The simplest solution is to check for the presence of a character which does not match the class in question. In other words, negate the class: [^[:digit:]] .
Regards,
Alister
---------- Post updated at 05:24 PM ---------- Previous update was at 11:56 AM ----------
The range expression [0-9] is only defined in the C/POSIX locale. If the solution only needs to function in that locale, it's still a good idea to set it explicitly in the command's environment, e.g. LC_COLLATE=C grep ... . Aternatively, you can leave the locale unspecified, and explicitly enumerate each digit, for a cross-locale portable solution: [0123456789] . If the digits do not need to be so rigidly defined, then it's simplest to use the character class, [[:digits:]] .
This, in my opinion, is a terrible solution because it depends on a great deal of subtle behavior and because it mistakenly assumes that -v can assign arbitrary text. Even an expert AWK hacker probably cannot say with certainty how that will behave across implementations.
There are always some ambiguities in the standards and there are always some disparities between implementations. Your awk one-liner, unfortunately, resides in those grey areas.
One thing that the standard is clear on is that the right side of command line assignments, value in name=value is parsed as a string token.
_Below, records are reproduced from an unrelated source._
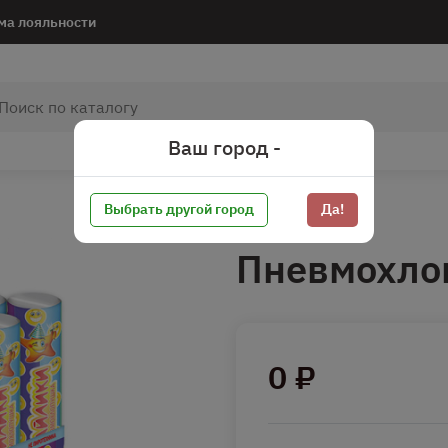
ма лояльности
Ваш город -
Выбрать другой город
Да!
Пневмохло
0 ₽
POSIX states that a -v option argument, name=value in -v name=value , must take the form of an assignment operand, but says nothing about its behavior, aside from when it takes effect (before even a BEGIN section). It seems reasonable to assume that implementors will treat them as string tokens as well.
In short, there is no way to naively pass arbitrary text into awk using command line assignments (with or without the -v option).
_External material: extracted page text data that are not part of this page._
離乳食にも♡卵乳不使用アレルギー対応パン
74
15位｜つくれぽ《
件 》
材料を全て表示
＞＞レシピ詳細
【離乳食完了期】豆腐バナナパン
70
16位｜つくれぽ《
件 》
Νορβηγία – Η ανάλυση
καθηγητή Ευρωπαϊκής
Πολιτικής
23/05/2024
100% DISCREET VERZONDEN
For more details, refer to the OPTIONS and OPERANDS sections near the beginning of the POSIX AWK man page.
The following script feeds three strings to your awk code. None of those strings is numeric -- each one contains a backslash and a letter -- yet your code will return "numeric" in most cases.
In the following, original-awk is nawk.
isnumeric.sh:
for x in '123\f' '123\t' '123\n'; do
printf '\nTesting %s ...\n' "$x"
for awk in gawk mawk original-awk; do
printf '%s: ' $awk
$awk -v var="${x}" 'BEGIN {if (var * 1 == var) {print "numeric"} else {print "non-numeric"}}'
done
done
The above should make it clear that your awk suggestion cannot handle arbitrary text. Note that not only do the implementations disagree, but that they do so inconsistently.
The results are also locale dependent, because converting text to a numeric involves stripping leading/trailing blanks, and membership in the blank class is locale dependent.
In the C/POSIX locale, of \f, \t, and \n, only \t is a member of [[:blank:]]. The correct result should be: 123\f => non-numeric, 123\t => numeric, 123\n => non-numeric. In my testing, gawk was worst with 1 of 3 correct. mawk and nawk tied with 2 of 3 correct.
If you wanted to use AWK for this, I would recommend reading the text on stdin instead of from the command line. I would also recommend using a regular expression match operation instead of mulitple implicit type conversions.
Unrelated tangent: For a reason that I cannot fathom, ubuntu 12.04 LTS installs nawk as /usr/bin/original-awk while /usr/bin/nawk is left as a symlink to /usr/bin/gawk (via /etc/alternatives/nawk). Before installing gawk, nawk pointed to /usr/bin/mawk (again, via /etc/alternatives/nawk). If that's normal, I'm at a loss for words. I hope, for the sake of Ubuntu userland sanity, that this is just an aberration confined to this particular install.